● **Exercise brief**
Retype, without pictures, the line holding "questions and provide" and each line below it through the final line.

● **Saved data entries**
Content starts

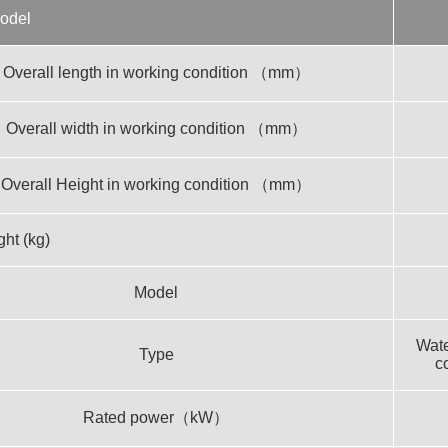
odel
Overall length in working condition （mm）
Overall width in working condition （mm）
Overall Height in working condition （mm）
ht (kg)
Model
Wate
Type
c
Rated power（kW）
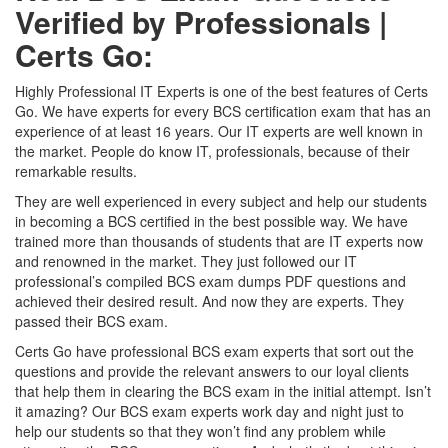
Verified by Professionals |
Certs Go:
Highly Professional IT Experts is one of the best features of Certs
Go. We have experts for every BCS certification exam that has an
experience of at least 16 years. Our IT experts are well known in
the market. People do know IT, professionals, because of their
remarkable results.
They are well experienced in every subject and help our students
in becoming a BCS certified in the best possible way. We have
trained more than thousands of students that are IT experts now
and renowned in the market. They just followed our IT
professional’s compiled BCS exam dumps PDF questions and
achieved their desired result. And now they are experts. They
passed their BCS exam.
Certs Go have professional BCS exam experts that sort out the
questions and provide the relevant answers to our loyal clients
that help them in clearing the BCS exam in the initial attempt. Isn’t
it amazing? Our BCS exam experts work day and night just to
help our students so that they won’t find any problem while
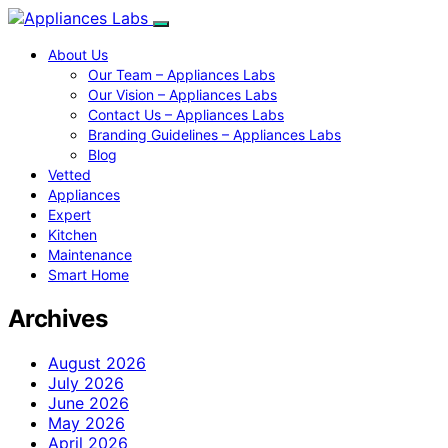
About Us
Our Team – Appliances Labs
Our Vision – Appliances Labs
Contact Us – Appliances Labs
Branding Guidelines – Appliances Labs
Blog
Vetted
Appliances
Expert
Kitchen
Maintenance
Smart Home
Archives
August 2026
July 2026
June 2026
May 2026
April 2026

Content ends

● **Exercise answer**
questions and provide the relevant answers to our loyal clients
that help them in clearing the BCS exam in the initial attempt. Isn’t
it amazing? Our BCS exam experts work day and night just to
help our students so that they won’t find any problem while
About Us
Our Team – Appliances Labs
Our Vision – Appliances Labs
Contact Us – Appliances Labs
Branding Guidelines – Appliances Labs
Blog
Vetted
Appliances
Expert
Kitchen
Maintenance
Smart Home
Archives
August 2026
July 2026
June 2026
May 2026
April 2026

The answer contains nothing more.